Our latest One in a Million member is Nancy, an Episcopal priest and practicing psychologist who lives in central New York state. The One in a Million campaign encourages people to shift $1,000 of their household budget to greener products and services. I was amazed to learn how Nancy has shifted so much she is actually saved more than $10,000 without feeling deprived. Here's her story.
What inspired you to make so many "green" changes in your life? My doctoral studies were in MindBody medicine and holistic healing...which led directly to my first change: become a vegetarian(1991)—which reversed bone loss. In the intervening years I continued to study, teach courses, and give lectures and workshops on holistic healing and spirituality. My studies and workshop presentations expanded in 2005 after I learned about the known health risks associated with land fills at a meeting of the local chapter for the League of Women Voters. The local land fill had expanded despite opposition and was (and is again) asking to expand.

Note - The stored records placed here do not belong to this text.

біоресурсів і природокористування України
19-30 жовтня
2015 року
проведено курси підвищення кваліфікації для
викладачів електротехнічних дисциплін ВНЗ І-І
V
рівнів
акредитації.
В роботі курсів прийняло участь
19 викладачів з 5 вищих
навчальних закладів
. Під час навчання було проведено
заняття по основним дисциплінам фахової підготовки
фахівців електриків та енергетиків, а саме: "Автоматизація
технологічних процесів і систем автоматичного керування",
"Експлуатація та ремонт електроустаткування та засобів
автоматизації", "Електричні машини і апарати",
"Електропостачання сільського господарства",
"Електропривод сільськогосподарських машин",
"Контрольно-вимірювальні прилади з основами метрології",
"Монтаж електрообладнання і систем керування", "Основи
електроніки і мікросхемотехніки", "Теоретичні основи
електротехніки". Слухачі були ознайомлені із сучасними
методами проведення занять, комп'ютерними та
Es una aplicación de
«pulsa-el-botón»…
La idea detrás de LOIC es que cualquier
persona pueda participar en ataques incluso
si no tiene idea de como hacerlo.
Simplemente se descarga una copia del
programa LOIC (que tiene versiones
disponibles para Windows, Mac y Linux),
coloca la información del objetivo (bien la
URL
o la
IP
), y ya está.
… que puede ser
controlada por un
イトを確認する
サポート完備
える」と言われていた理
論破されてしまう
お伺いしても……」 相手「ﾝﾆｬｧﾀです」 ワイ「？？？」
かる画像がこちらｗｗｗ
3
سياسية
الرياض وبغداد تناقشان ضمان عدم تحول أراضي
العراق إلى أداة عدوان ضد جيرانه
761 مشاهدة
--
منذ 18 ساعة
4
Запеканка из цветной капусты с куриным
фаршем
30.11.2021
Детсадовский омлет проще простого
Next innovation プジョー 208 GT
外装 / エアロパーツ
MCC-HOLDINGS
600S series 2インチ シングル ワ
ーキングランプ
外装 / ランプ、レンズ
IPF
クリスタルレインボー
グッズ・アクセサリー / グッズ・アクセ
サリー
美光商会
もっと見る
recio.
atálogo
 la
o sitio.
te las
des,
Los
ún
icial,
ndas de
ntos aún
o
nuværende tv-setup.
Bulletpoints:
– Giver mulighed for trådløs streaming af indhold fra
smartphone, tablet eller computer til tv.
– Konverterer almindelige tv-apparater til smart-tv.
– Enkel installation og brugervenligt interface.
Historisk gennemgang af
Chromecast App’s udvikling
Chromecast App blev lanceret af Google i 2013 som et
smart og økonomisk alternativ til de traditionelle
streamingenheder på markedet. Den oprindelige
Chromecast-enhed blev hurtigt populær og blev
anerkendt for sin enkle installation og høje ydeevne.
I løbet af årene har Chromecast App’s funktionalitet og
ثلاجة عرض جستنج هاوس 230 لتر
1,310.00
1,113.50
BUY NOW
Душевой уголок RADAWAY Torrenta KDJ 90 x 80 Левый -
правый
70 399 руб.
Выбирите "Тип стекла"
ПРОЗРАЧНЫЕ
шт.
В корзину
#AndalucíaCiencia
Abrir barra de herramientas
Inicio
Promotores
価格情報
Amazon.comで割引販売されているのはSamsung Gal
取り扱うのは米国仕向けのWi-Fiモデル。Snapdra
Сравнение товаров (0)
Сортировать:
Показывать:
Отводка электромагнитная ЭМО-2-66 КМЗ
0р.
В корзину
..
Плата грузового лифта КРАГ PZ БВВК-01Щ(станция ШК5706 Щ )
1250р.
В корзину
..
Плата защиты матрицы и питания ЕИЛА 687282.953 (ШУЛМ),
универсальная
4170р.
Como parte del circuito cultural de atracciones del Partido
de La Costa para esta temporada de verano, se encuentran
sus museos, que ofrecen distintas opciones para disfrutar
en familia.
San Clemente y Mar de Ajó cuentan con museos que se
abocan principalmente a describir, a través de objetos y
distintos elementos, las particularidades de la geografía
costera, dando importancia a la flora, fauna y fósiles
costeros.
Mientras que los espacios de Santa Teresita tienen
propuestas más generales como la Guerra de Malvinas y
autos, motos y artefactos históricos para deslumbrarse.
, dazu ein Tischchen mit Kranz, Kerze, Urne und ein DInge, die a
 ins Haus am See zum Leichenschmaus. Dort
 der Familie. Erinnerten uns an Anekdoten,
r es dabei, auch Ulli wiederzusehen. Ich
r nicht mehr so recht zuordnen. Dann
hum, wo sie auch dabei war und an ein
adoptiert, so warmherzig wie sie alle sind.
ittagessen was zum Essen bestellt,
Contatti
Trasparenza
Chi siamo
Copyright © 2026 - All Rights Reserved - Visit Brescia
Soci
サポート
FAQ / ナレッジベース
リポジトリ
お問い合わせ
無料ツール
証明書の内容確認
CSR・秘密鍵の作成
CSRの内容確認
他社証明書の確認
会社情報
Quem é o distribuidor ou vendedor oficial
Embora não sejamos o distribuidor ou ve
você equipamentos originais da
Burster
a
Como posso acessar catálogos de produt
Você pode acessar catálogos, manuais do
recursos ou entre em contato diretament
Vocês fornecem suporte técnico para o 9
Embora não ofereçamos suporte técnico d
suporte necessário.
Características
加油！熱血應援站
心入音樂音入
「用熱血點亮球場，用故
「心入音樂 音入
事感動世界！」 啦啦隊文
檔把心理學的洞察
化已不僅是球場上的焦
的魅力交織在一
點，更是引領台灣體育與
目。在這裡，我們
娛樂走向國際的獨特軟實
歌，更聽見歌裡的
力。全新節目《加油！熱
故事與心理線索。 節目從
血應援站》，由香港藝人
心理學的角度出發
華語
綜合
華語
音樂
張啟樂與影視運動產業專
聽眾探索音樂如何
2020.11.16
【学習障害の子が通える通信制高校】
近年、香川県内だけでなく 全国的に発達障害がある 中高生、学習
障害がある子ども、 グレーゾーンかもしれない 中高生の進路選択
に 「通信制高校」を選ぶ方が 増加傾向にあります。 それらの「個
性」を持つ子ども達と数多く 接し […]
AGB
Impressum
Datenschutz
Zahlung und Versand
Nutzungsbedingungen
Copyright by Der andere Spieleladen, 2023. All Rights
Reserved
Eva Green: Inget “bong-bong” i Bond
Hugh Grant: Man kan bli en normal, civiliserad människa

Troubled by the evidence, I began reading about recycling, which led me to studies about plastics, cleaning agents, bath and body care, cosmetics, and, surprisingly, food safety and how they affected human health and the environment. The readily available evidence was, and remains, shocking and deeply distressing. I believe that all of us need to be more conscious of the factors which affect our health and over which we can chose to have control, with our voices, pocket book, and votes. As a person living with a life-long disability I felt that, based on this new learning, I had a responsibility to act on it by making conscious choices about my life and health as I move toward retirement and continued aging! That led to my second change: I became a vegan, eating only organic foods at home, and have reaped more health benefits than I imagined possible. No more antibiotics and hormones I didn’t chose, need or want; no more insecticides and pesticides bred into Genetically Engineered foods—as far as I can determine and choose; reading labels to avoid corn derivatives and high fructose.
All of this learning, alongside continued growth and new learning in my spirituality and prayer life, led me to my third change: a decision to become conscious and present to the world and nature around me, as well as to family, friends, and neighbors. All of life breathes the same air, is exposed to the same water, and shares the consequences of toxins in the land fill. The very least I could do was to avoid adding toxic, disposable, meaningless stuff or organic garbage, leading to my fourth change: changing my patterns of consumption, understanding the what and why of every purchase. Suddenly you see the stuff that clutters home, office, car and life. Stuff that wastes financial resources and generally obscures the meaning or purpose of one’s life. De-cluttering is a lesson in letting go and led to my fifth change, saving money as my shopping habits changed.
Are your choices for you alone or for a household? I live alone but children and grandchildren visit often. They know the routine -- I have posted a list of what items go in the paper basket, the compost pail, the small garbage basket, the shredder and the recycling can (in kitchen). The cleaning woman, handy man, and lawn person know what does where in garage containers each week.
What was harder than you thought? Eating out with NO dairy products. My experience has been that the majority of restaurants, chefs, and cooks in small cities are not well-informed or prepared to serve vegetarians and vegans.
What was easier? The absolute easiest thing was simply adding each new change as I came to it and then living into it. I have a savings account for my ‘annual savings,’ which I use for life-giving organic foods, addressing needs (recreation, retreat, play) instead of wants, and enjoying a healthier and more purposeful life!
What's next? These changes are part of a spiritual journey that I hope will continue to evolve and deepen. I hope my example or words will save at least one person and one child from the toxic effects known to exist in our environment, water, food, and products we consume or purchase in blind faith. My greatest hope is that in the near future, Americans will take to the streets and demand accountability of corporations and government agencies for safe food and water, and non-toxic, renewable and sustainable products. If we dream GREEN, we will become GREEN!